EXERCISE INPUT:
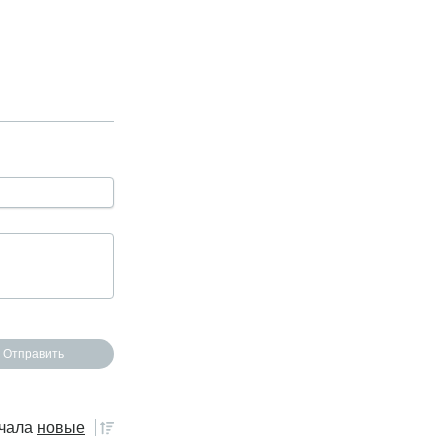
чала
новые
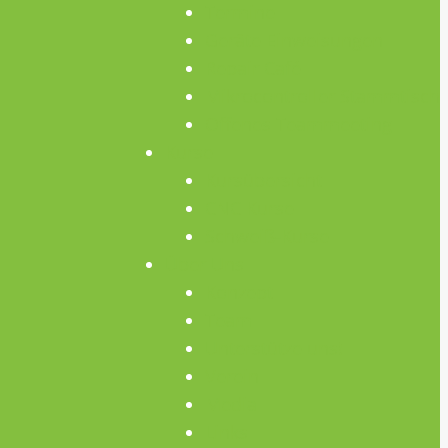
Termine
Geräte Einweisungen
Repair Café
Mikrocontroller Stammtisch
Offenes Teammeeting
Kurse
Kursübersicht
CNC Kurse
Schweiß-Kurse
Über Uns
Konzept
Team
Unterstütze uns!
Verein
Media
Links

TASK TO COMPLETE: Print the material above exactly as it appears, but not its pictures.

EXERCISE ANSWER:
чала
новые
Termine
Geräte Einweisungen
Repair Café
Mikrocontroller Stammtisch
Offenes Teammeeting
Kurse
Kursübersicht
CNC Kurse
Schweiß-Kurse
Über Uns
Konzept
Team
Unterstütze uns!
Verein
Media
Links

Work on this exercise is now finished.